ビットコインは月曜日に5%の急騰を見せたものの、この動きは新規買いによるものではなく、ショートカバー(踏み上げ)が主導したとアナリストが分析している。
市場データにおいては建玉(オープンインタレスト、OI)の増加が確認されており、65,000ドル付近と70,000ドル超に大規模な清算クラスターが形成されている。そのため、現物需要が強まらなければ上昇トレンドは脆弱になる可能性が示唆されている。
週末に米国がイランへの攻撃を開始した影響でビットコイン(BTC)は下落した後、月曜日に急反発し、一時70,000ドルに迫ったが、直近では69,000ドル付近まで押し戻されている。
今回の急上昇は、数カ月にわたる下落によって価格が半減し、センチメントが悪化していた直後に発生したものである。あるアナリストは、月曜のラリーが「ポジションのスクイーズ(踏み上げ)」の典型的な形態を示しており、さらなる価格下落にベットしていたトレーダーが上昇に伴いポジションを解消せざるを得なかった結果と指摘する。
Risk Dimensionsの最高投資責任者(CIO)マーク・コナーズ氏は、「今回の急騰は明らかにショートのフラッシュ(踏み上げ)であり、イラン攻撃が資本構造全体のリバランスを促し、さらに現物ビットコインETFの資金流出が反転しつつあることがビットコインに追い風となった」と述べた。マクロショックが市場全体のポジション調整を誘発し、一部の投資家がリスク資産に戻り始めたことで現物BTC ETFの流出が鈍化または反転し、恩恵を受けたと説明している。
ショートの踏み上げは、急激かつ高速な反発を生みやすい。価格下落に賭けていたトレーダーが借入れたポジションを閉じる際に現物を買い戻す必要があり、その購入が価格上昇の原動力となる。このメカニズムは短期的にはファンダメンタルズ以上に価格を押し上げる力がある。

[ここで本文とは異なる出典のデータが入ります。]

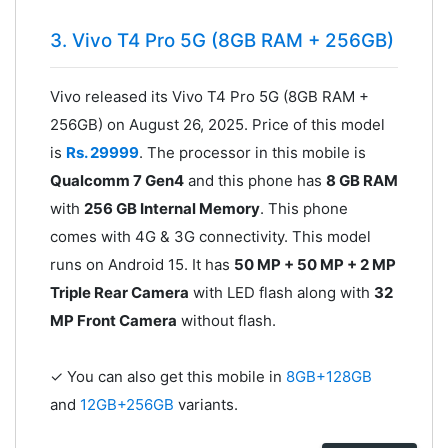
3. Vivo T4 Pro 5G (8GB RAM + 256GB)
Vivo released its Vivo T4 Pro 5G (8GB RAM +
256GB) on August 26, 2025. Price of this model
is
Rs. 29999
. The processor in this mobile is
Qualcomm 7 Gen4
and this phone has
8 GB RAM
with
256 GB Internal Memory
. This phone
comes with 4G & 3G connectivity. This model
runs on Android 15. It has
50 MP + 50 MP + 2 MP
Triple Rear Camera
with LED flash along with
32
MP Front Camera
without flash.
✓ You can also get this mobile in
8GB+128GB
and
12GB+256GB
variants.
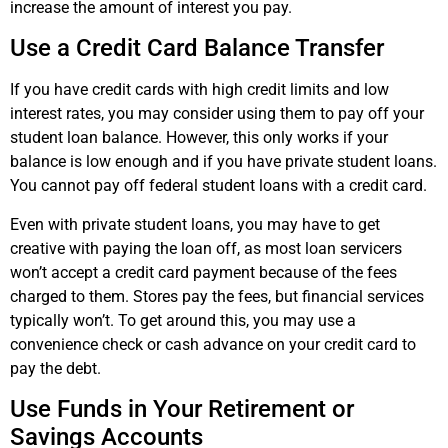
increase the amount of interest you pay.
Use a Credit Card Balance Transfer
If you have credit cards with high credit limits and low
interest rates, you may consider using them to pay off your
student loan balance. However, this only works if your
balance is low enough and if you have private student loans.
You cannot pay off federal student loans with a credit card.
Even with private student loans, you may have to get
creative with paying the loan off, as most loan servicers
won’t accept a credit card payment because of the fees
charged to them. Stores pay the fees, but financial services
typically won’t. To get around this, you may use a
convenience check or cash advance on your credit card to
pay the debt.
Use Funds in Your Retirement or
Savings Accounts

ただし、コナーズ氏は慎重な見解を示し、「これが10万ドル回帰や、重要なレジスタンスである75,000ドル突破の『行軍』を示すシグナルではない」と述べている。彼の見解によれば、今回のラリーは大局的な下降トレンドからの決定的な転換を示しておらず、価格上昇には依然として重要な抵抗線が存在している。現物需要が持続しなければ、反発は始まったときと同様に急速に失速する可能性がある。
ポジショニングに関するデータもこの慎重な見方を支持しており、デリバティブ市場の逼迫感がうかがえる。
CoinGlassの清算ヒートマップでは、価格が65,250〜64,650ドルまで下落した場合、約2億1,800万ドル相当のポジションが清算されるクラスターが確認されている。ここは月曜のラリーが始まった土台となっている。
また、過去24時間で価格が3.8%上昇する一方で建玉が6%増加していることは、今回の上昇が現物の新規買いではなくレバレッジを用いた取引に支えられている可能性を示唆している。このため心理的節目である70,000ドルのレジスタンスで利確するトレーダーが増えたとみる向きもある。
一方で、70,000ドルを明確に突破した場合は、約9,000万ドル相当のショート清算が見込まれ、これが2月の高値72,000ドルを試すのに十分な上昇の勢いとなり得る。